The rod holders now drain through the hull into the bilge. If you want some good info on the triumph you can go to www.triumphowners.net where you can find specific info on all models. The triumph family is a good one and there service dept is knowledgeable and helpfull if you ever have a question or problem. Im not trying to sell you on triumph's alone, do youre research, figure out youre needs and then find the best value in youre price range.


----------



## bottomrig (Sep 29, 2005)

Thanks to all for the informative comments. I will make the choice this weekend.

Bottomrig


----------



## Kajun (Jul 13, 2003)

bottomrig.. visit www.thehulltruth.com ...the place is full of boating experts....just do a search on triumphs....sea fox is not definetly not liked on there...

also take a look at the 17ft(17.9) cape horn (offshore series) they are unsinkable and built like tanks http://www.capehornboats.com/boat17.htm


----------



## RACN35 (Oct 17, 2004)

well then combatcatcher 
you own the perfect bay boat in my opinion then !! kajun..........hows that force motor ?


----------



## Dae (Jun 25, 2002)

I don't know about Sea King, but from the other two, I'd say get the Triumph. I looked at Sea Fox a few years ago and it and it only took walking on the deck to know it didn't compare to other boats I had seen.

- Dae


----------



## JerryB (May 15, 2003)

combatcatcher said:


> cruise around 35 while only burning about 1 1/2 gallon an hour.

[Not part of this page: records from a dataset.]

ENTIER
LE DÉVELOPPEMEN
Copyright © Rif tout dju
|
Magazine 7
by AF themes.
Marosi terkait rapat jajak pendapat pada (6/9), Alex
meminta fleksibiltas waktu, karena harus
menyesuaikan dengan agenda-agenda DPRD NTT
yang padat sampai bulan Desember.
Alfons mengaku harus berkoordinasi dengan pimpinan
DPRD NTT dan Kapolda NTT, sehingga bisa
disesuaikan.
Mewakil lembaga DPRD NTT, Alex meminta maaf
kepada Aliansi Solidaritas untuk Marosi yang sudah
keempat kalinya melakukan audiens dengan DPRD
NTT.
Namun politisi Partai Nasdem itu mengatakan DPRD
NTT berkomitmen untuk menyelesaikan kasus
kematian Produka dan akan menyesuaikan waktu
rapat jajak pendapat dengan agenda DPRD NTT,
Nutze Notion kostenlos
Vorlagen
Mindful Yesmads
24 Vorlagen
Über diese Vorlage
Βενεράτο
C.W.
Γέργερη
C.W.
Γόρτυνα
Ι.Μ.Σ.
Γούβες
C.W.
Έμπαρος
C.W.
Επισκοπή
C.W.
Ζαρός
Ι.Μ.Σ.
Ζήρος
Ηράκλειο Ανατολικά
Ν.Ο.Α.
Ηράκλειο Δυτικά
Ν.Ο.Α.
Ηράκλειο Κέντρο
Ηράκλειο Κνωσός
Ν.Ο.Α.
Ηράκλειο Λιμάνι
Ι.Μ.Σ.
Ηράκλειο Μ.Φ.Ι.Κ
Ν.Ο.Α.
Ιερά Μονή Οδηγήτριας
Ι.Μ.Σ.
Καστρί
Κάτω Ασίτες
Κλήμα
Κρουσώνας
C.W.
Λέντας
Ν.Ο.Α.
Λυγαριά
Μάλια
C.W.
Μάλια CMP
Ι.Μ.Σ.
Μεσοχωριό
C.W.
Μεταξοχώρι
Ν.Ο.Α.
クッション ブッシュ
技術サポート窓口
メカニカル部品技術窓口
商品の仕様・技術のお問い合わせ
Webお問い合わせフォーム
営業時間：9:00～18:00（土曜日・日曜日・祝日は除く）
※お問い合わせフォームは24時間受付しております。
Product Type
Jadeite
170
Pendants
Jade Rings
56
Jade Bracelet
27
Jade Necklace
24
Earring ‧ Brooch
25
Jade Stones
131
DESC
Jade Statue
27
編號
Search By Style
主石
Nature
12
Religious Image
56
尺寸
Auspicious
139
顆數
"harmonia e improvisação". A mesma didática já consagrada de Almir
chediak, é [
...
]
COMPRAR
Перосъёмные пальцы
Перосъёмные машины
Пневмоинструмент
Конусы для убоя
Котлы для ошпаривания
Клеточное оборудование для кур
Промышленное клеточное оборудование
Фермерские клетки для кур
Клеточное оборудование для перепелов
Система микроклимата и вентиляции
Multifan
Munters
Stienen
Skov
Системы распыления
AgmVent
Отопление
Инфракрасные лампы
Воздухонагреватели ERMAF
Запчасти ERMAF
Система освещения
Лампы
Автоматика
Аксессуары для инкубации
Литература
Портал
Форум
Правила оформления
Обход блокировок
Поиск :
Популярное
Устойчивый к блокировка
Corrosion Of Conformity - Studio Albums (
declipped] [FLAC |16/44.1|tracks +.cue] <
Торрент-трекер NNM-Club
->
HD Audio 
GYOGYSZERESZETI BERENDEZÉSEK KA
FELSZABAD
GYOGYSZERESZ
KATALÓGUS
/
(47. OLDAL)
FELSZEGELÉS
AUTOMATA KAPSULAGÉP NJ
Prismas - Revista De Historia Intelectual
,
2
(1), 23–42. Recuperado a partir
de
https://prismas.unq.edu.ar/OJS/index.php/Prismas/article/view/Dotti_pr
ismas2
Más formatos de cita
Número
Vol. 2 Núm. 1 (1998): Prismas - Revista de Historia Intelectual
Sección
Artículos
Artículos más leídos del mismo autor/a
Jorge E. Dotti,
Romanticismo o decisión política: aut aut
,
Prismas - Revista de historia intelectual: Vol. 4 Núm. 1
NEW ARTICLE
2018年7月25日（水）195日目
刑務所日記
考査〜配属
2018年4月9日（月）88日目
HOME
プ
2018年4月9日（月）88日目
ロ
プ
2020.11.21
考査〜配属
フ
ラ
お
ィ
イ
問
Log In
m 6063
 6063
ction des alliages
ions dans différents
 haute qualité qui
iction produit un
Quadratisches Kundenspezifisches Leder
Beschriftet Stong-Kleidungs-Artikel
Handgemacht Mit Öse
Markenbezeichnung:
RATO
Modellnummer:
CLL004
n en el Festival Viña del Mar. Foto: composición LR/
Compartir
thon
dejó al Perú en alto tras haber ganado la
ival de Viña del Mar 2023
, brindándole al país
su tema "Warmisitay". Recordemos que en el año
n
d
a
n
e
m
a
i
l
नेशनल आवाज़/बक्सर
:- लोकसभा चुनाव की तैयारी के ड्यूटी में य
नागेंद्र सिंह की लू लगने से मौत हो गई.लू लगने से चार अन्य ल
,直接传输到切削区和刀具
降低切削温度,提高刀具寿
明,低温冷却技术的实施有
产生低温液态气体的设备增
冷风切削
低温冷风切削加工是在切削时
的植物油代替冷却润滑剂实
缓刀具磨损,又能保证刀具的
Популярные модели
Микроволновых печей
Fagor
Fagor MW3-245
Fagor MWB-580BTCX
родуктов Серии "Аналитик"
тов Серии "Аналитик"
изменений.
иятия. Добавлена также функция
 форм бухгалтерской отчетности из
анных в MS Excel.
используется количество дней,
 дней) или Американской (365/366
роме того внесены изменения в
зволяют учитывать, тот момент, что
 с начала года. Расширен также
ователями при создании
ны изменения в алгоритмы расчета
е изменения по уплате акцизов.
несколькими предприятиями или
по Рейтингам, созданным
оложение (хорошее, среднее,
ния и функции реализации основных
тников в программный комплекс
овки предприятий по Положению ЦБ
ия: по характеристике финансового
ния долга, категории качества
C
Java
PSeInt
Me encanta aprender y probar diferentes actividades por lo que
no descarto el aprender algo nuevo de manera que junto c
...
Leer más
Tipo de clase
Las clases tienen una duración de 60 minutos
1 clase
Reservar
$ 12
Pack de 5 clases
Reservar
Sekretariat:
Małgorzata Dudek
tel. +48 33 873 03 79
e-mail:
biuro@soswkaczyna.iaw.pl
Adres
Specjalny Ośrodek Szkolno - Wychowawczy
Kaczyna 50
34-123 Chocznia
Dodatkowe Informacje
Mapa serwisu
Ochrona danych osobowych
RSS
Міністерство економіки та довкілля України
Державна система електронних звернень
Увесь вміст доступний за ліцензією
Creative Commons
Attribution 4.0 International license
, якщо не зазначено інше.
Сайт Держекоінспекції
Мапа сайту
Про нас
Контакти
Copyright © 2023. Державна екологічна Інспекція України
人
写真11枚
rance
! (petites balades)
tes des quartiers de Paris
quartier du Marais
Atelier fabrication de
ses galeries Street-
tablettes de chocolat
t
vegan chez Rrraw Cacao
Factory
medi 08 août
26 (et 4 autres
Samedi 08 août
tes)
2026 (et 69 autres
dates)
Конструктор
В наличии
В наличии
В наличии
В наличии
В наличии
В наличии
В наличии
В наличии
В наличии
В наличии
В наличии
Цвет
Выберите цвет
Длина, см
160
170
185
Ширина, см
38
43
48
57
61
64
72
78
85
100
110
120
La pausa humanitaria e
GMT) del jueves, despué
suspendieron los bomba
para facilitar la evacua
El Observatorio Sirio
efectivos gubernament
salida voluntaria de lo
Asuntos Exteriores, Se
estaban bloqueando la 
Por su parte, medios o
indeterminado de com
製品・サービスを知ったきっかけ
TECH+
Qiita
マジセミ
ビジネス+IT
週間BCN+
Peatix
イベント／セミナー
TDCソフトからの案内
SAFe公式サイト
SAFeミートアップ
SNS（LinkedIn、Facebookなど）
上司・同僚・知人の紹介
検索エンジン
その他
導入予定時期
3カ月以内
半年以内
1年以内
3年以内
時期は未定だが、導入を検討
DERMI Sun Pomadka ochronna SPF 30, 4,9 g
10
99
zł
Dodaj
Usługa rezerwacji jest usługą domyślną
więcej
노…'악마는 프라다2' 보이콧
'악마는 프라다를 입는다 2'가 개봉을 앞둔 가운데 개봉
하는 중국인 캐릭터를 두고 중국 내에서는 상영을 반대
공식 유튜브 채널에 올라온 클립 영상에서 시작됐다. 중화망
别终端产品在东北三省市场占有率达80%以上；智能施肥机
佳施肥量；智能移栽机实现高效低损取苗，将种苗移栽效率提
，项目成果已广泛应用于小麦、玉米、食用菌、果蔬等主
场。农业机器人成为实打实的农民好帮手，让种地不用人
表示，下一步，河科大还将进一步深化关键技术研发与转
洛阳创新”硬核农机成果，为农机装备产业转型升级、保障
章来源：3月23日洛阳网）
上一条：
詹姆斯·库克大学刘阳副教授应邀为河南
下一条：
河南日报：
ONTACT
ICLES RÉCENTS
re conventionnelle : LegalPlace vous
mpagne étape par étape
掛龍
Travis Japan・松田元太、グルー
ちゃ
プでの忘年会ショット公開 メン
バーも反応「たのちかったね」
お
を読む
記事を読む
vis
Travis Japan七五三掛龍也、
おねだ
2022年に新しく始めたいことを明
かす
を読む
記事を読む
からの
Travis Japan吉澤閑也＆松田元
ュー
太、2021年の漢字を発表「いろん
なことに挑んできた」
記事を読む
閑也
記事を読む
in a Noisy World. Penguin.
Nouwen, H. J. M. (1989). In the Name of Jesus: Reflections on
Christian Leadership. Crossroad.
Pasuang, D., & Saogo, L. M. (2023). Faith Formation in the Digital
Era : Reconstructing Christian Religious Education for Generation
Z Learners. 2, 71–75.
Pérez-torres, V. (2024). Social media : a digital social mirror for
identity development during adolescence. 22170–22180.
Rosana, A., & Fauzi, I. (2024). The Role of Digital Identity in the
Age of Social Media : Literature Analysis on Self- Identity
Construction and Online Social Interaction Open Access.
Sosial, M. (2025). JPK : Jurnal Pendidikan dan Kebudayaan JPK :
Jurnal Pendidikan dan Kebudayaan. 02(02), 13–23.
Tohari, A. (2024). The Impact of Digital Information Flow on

I think combatcatcher must have made a typo on that one, i have never heard of any boat the cruises at 35 mph and is only burning 1 1/2 GPH. my guess would be 11 1/2 GPH would be about right. 

cheers
jerry


----------



## Kajun (Jul 13, 2003)

RACN35 said:


> kajun..........hows that force motor ?


runs like a champ now ...changed some electrical parts ..sounds like a new engine.


----------



## RACN35 (Oct 17, 2004)

GREAT !! when you gonna go catch a fish ? i am going out tomorro - going to hit the CLT to check on the spade population and then drift the CBBT for a flattie or 6,tag a drum on the shoals, and bring home two striped ones for the neighbor lady !


----------



## Kajun (Jul 13, 2003)

i got some other small maintence stuff i need to do that i put off in case i couldnt fix my motor..but i hope to be fishing by the weekend...good luck on the spades.


----------



## RACN35 (Oct 17, 2004)

all depends on the winds - when your ready do go on the james alone !! take me with ya !! (i got a brand new gill net and license too)


----------



## Kajun (Jul 13, 2003)

sounds like a plan.. but i'm leaving again in 2 weeks for RIMPAC..i'll be back aug 5th save me some flounder!


----------